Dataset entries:
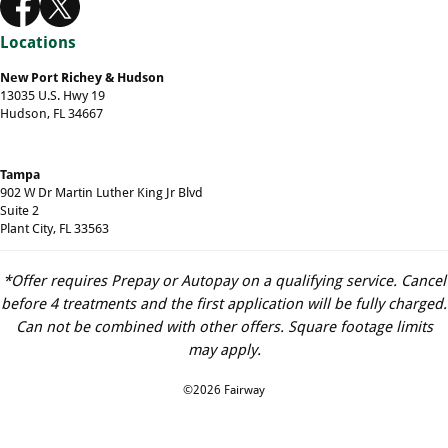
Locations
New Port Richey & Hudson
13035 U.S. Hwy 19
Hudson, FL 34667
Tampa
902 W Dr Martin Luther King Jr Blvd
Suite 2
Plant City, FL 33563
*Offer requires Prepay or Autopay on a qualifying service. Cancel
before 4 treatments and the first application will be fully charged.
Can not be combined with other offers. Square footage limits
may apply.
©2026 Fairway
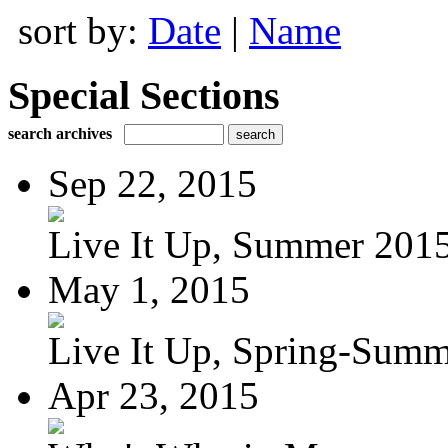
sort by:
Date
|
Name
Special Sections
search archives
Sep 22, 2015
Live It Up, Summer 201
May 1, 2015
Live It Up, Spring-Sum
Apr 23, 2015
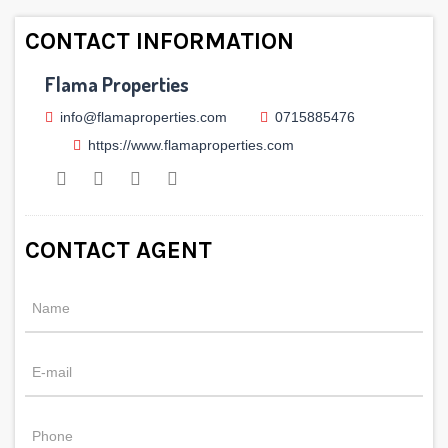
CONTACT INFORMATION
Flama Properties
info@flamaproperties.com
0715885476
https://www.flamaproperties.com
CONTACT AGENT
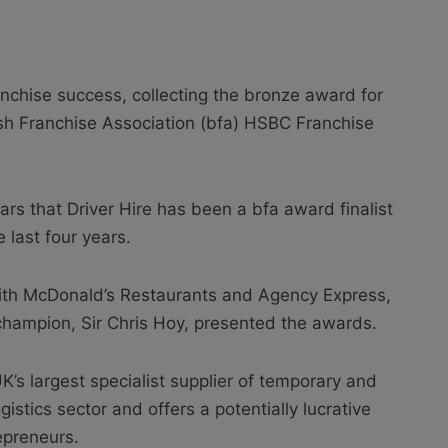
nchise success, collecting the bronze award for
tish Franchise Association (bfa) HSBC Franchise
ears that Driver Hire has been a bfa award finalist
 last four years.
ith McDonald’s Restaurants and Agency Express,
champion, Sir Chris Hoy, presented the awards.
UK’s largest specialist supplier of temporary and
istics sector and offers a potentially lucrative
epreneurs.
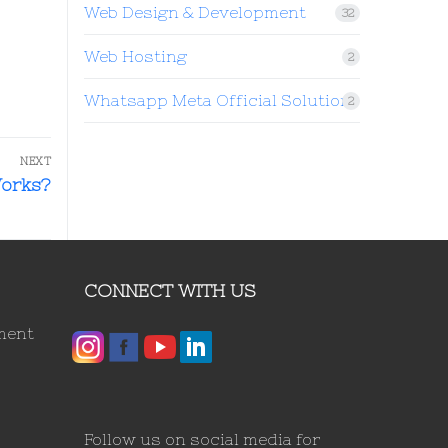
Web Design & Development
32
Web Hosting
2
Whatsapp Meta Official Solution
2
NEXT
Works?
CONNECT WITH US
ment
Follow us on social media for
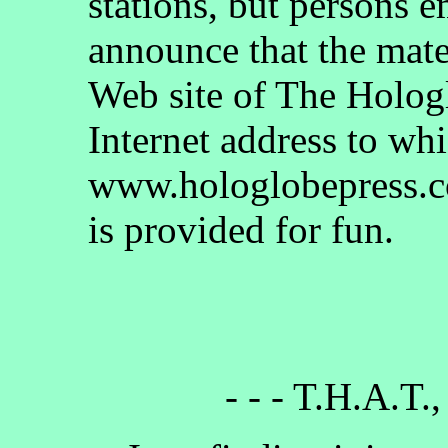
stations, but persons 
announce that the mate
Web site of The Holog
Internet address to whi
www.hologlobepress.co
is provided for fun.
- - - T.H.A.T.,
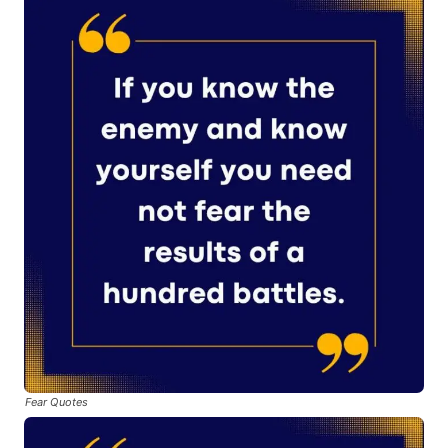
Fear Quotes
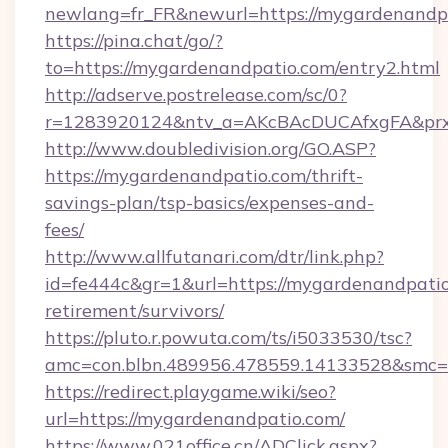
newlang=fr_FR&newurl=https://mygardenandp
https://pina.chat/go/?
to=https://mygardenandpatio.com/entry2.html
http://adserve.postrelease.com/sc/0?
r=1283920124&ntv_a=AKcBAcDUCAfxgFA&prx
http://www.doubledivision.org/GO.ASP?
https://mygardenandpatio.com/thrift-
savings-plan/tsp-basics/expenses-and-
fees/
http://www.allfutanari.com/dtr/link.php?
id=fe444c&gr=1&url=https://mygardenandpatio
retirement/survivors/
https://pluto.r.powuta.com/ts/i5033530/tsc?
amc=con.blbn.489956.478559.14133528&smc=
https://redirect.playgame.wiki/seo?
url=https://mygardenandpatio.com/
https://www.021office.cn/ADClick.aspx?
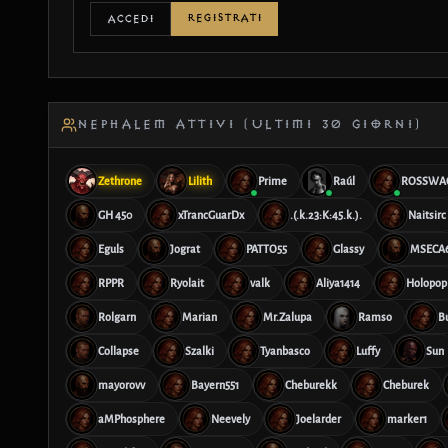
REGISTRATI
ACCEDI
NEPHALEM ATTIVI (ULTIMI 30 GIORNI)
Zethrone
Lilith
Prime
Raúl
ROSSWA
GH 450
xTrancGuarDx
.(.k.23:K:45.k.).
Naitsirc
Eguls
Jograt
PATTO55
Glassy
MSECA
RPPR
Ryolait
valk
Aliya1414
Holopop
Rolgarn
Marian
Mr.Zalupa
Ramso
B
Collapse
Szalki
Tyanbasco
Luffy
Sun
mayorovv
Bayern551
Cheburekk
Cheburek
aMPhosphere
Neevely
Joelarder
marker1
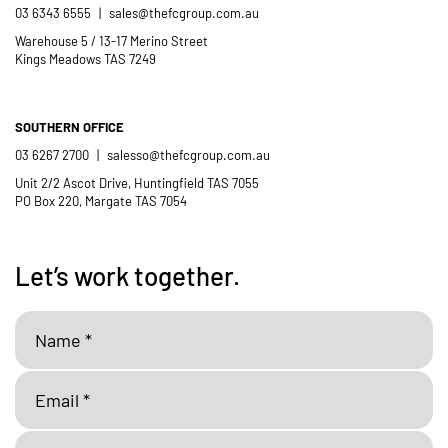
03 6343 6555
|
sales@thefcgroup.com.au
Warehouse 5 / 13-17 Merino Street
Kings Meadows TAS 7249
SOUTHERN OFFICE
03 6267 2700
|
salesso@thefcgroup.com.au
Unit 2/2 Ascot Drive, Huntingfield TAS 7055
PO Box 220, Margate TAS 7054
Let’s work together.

Task: Search term "https": return each line of the data that contains it.

Task result:
https://www.flamaproperties.com
newlang=fr_FR&newurl=https://mygardenandp
https://pina.chat/go/?
to=https://mygardenandpatio.com/entry2.html
https://mygardenandpatio.com/thrift-
id=fe444c&gr=1&url=https://mygardenandpatio
https://pluto.r.powuta.com/ts/i5033530/tsc?
https://redirect.playgame.wiki/seo?
url=https://mygardenandpatio.com/
https://www.021office.cn/ADClick.aspx?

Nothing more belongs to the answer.